EFFICIENT ALLELE MINING IN A MODEL SEQUENCED CROP VIA THE COMPRESSED SEQUENCING APPROACH
Plant Stress and Germplasm Development Research
2012 Annual Report
1a.Objectives (from AD-416):
1. To validate if compressed sensing (CS) strategy can be used to analyze next generation sequencing data to identify known mutations in the sorghum library.
2. To explore CS strategy for allele mining in a few genes involved in drought tolerance.

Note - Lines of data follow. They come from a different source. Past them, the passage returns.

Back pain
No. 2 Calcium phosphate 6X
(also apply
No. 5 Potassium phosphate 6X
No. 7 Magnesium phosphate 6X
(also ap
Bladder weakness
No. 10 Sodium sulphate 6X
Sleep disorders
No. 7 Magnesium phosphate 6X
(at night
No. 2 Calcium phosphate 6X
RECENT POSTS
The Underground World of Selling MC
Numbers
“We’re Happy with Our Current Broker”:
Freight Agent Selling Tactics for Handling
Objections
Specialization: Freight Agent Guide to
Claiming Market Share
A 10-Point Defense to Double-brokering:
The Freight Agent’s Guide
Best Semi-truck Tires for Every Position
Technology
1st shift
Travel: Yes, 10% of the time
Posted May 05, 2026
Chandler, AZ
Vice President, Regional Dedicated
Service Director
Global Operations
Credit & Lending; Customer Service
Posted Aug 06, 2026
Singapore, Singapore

1b.Approach (from AD-416):
The Co-PI (Xin) has created a pedigreed collection of 3,400 sorhgum mutant lines displaying many stress response and developmental phonotypes. The PI, Noami Shental, from the Computer Science Department, the Open University of Israel developed the compressed mutations. Pools of genomic DNA from the sorghum mutation library will be sequenced and analyzed with compressed sensing strategy to identify known mutations and new mutations in genes involved in drought tolerance.

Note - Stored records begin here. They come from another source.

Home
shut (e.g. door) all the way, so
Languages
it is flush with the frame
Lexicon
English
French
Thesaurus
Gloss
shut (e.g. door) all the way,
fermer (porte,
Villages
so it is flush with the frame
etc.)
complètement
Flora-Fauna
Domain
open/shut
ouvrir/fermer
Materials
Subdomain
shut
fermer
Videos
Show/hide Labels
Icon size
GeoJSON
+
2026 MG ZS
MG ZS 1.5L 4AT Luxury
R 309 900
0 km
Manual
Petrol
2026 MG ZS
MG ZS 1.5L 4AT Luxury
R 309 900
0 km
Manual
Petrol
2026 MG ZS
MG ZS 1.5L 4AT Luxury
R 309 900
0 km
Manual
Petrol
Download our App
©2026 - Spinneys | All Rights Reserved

The goal of the project is to identify rare mutation with next-generation sequencing. The role of ARS is to provide genomic DNA to the Massachusetts Institute of Technology (MIT) for sequencing and data analysis. With the BARD support, we have hired 2 summer student workers and a visiting scientist from Israel. We have processed 6000 lines for genomic DNA needed for the project. The DNA will be diluted to the required concentration and delivered to MIT.